From 8abac4f53aaf197848177e88493cff89a8c994f0 Mon Sep 17 00:00:00 2001
From: Alex Lapin <arlapin@sberbank.ru>
Date: Mon, 1 Mar 2021 15:42:22 +0000
Subject: [PATCH] Add SamplesBatch class

---
 selene_sdk/predict/tests/__init__.py          |   0
 selene_sdk/samplers/samples_batch.py          | 106 ++++++++++++++++++
 selene_sdk/samplers/tests/__init__.py         |   0
 .../samplers/tests/test_samples_batch.py      |  48 ++++++++
 selene_sdk/sequences/tests/__init__.py        |   0
 selene_sdk/targets/tests/__init__.py          |   0
 6 files changed, 154 insertions(+)
 create mode 100644 selene_sdk/predict/tests/__init__.py
 create mode 100644 selene_sdk/samplers/samples_batch.py
 create mode 100644 selene_sdk/samplers/tests/__init__.py
 create mode 100644 selene_sdk/samplers/tests/test_samples_batch.py
 create mode 100644 selene_sdk/sequences/tests/__init__.py
 create mode 100644 selene_sdk/targets/tests/__init__.py

diff --git a/selene_sdk/predict/tests/__init__.py b/selene_sdk/predict/tests/__init__.py
new file mode 100644
index 00000000..e69de29b
diff --git a/selene_sdk/samplers/samples_batch.py b/selene_sdk/samplers/samples_batch.py
new file mode 100644
index 00000000..8bade930
--- /dev/null
+++ b/selene_sdk/samplers/samples_batch.py
@@ -0,0 +1,106 @@
+import numpy as np
+import torch
+
+
+class SamplesBatch:
+    """
+    This class represents NN inputs and targets. Values are stored as numpy.ndarrays
+    and there is a method to convert them to torch.Tensors.
+
+    Inputs are stored in a dict, which can be used if you are providing more than just a
+    `sequence_batch` to the NN.
+
+    NOTE: If you store just a sequence as an input to the model, then `inputs()` and
+    `torch_inputs_and_targets()` will return only the batch of sequences rather than
+    a dict.
+
+    """
+
+    _SEQUENCE_LABEL = "sequence_batch"
+
+    def __init__(
+        self,
+        sequence_batch: np.ndarray,
+        other_input_batches=dict(),
+        target_batch: np.ndarray = None,
+    ) -> None:
+        self._input_batches = other_input_batches.copy()

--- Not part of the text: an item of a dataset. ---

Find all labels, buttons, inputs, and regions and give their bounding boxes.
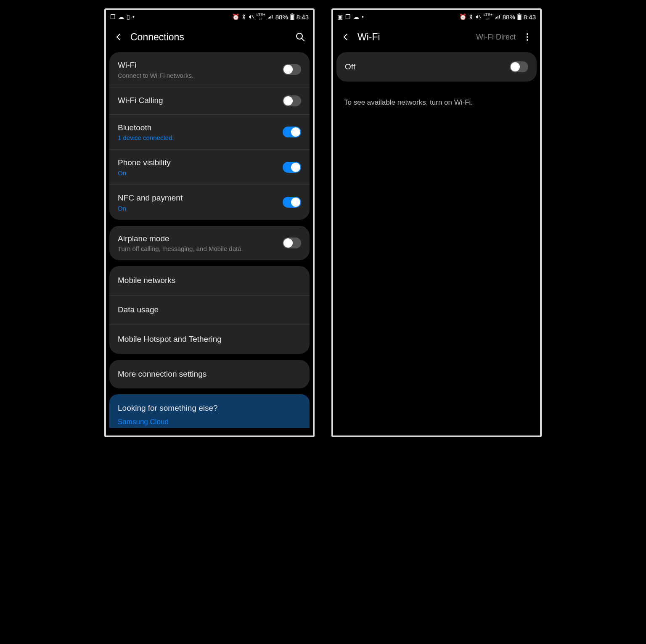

+        self._input_batches[self._SEQUENCE_LABEL] = sequence_batch
+        self._target_batch = target_batch
+
+    def sequence_batch(self) -> torch.Tensor:
+        """Returns the sequence batch with a shape of
+        [batch_size, sequence_length, alphabet_size].
+        """
+        return self._input_batches[self._SEQUENCE_LABEL]
+
+    def inputs(self):
+        """Based on the size of inputs dictionary, returns either just the
+        sequence or the whole dictionary.
+
+        Returns
+        -------
+        numpy.ndarray or dict[str, numpy.ndarray]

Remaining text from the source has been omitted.